Step 8: Model Evaluation and Forecasting

Once the model is fit, we can evaluate its performance by comparing its predictions with the actual values. We can use the predict() method to generate predictions and the mean_squared_error() method from the sklearn library to calculate the mean squared error.

from sklearn.metrics import mean_squared_error 

predictions = results.predict(start=pd.to_datetime('1949-01-01'),
							end=pd.to_datetime('1960-12-01'), 										dynamic=False) 

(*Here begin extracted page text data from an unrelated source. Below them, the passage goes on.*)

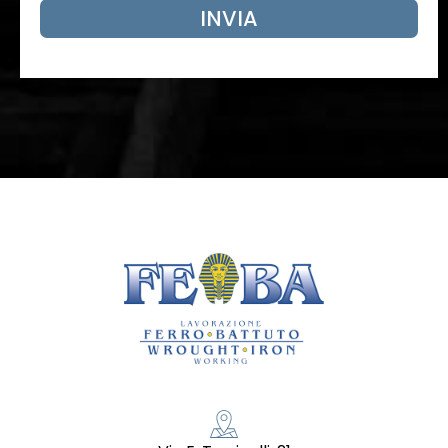
INVIA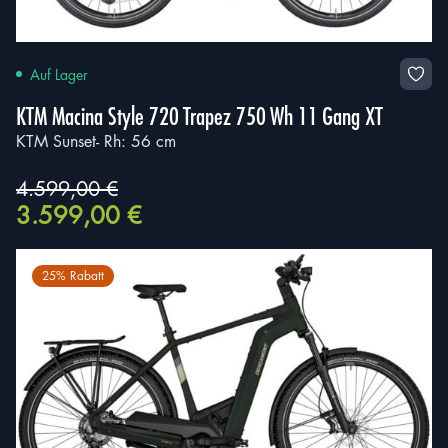
Auf Lager
KTM Macina Style 720 Trapez 750 Wh 11 Gang XT
KTM Sunset- Rh: 56 cm
4.599,00
€
Ursprünglicher
Aktueller
3.599,00
€
Preis
Preis
war:
ist:
4.599,00 €
3.599,00 €.
25% Rabatt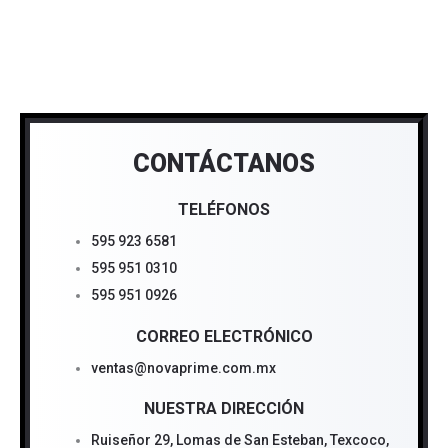
CONTÁCTANOS
TELÉFONOS
595 923 6581
595 951 0310
595 951 0926
CORREO ELECTRÓNICO
ventas@novaprime.com.mx
NUESTRA DIRECCIÓN
Ruiseñor 29, Lomas de San Esteban, Texcoco,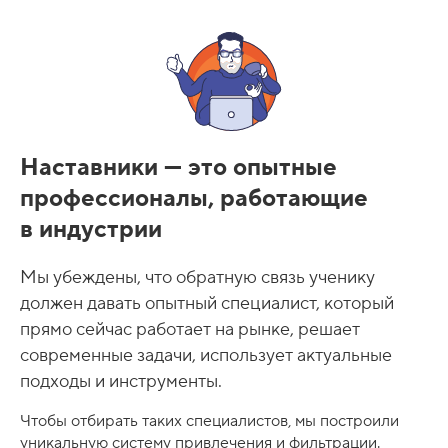
Наставники — это опытные
профессионалы, работающие
в индустрии
Мы убеждены, что обратную связь ученику
должен давать опытный специалист, который
прямо сейчас работает на рынке, решает
современные задачи, использует актуальные
подходы и инструменты.
Чтобы отбирать таких специалистов, мы построили
уникальную систему привлечения и фильтрации.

mse = mean_squared_error(df['passengers'], predictions) 

print('Mean Squared Error:', mse)

We can also visualize the predictions by plotting them against the actual values.

plt.figure(figsize=(12,6)) 
plt.plot(df['passengers'], label='Actual') 
plt.plot(predictions, label='Predicted') 
plt.legend() 
plt.show()        

Step 9: Making Final Forecast

Finally, we can use the fitted model to forecast future values. We can use the getforecast() method to forecast future values for a specified number of steps.

forecast = results.get_forecast(steps=12) 

We can also plot the forecast along with the actual values and the confidence intervals for the forecast.


forecast_mean = forecast.predicted_mean 
forecast_conf = forecast.conf_int()   

plt.figure(figsize=(12,6)) 

plt.plot(df['passengers'], label='Actual')

plt.plot(forecast_mean, label='Forecast')

plt.fill_between(forecast_conf.index, forecast_conf.iloc[:,0], 							forecast_conf.iloc[:,1], color='gray', alpha=0.5) 

plt.legend() 
plt.show()   

And that's it! We have successfully performed time series analysis and forecasting in Python. This tutorial provides a starting point for further exploration of time series analysis and forecasting with Python.

With this tutorial, you'll gain a comprehensive understanding of time series analysis using Python, including data visualization, statistical modeling, and forecasting. Time series analysis is a fundamental technique in data science, particularly in finance, economics, and econometrics. The skills and knowledge you'll acquire from this tutorial will enable you to confidently tackle real-world time series analysis challenges and make accurate predictions. Keep in mind that practice makes perfect, so continue to explore and experiment with time series analysis in Python to enhance your data science prowess.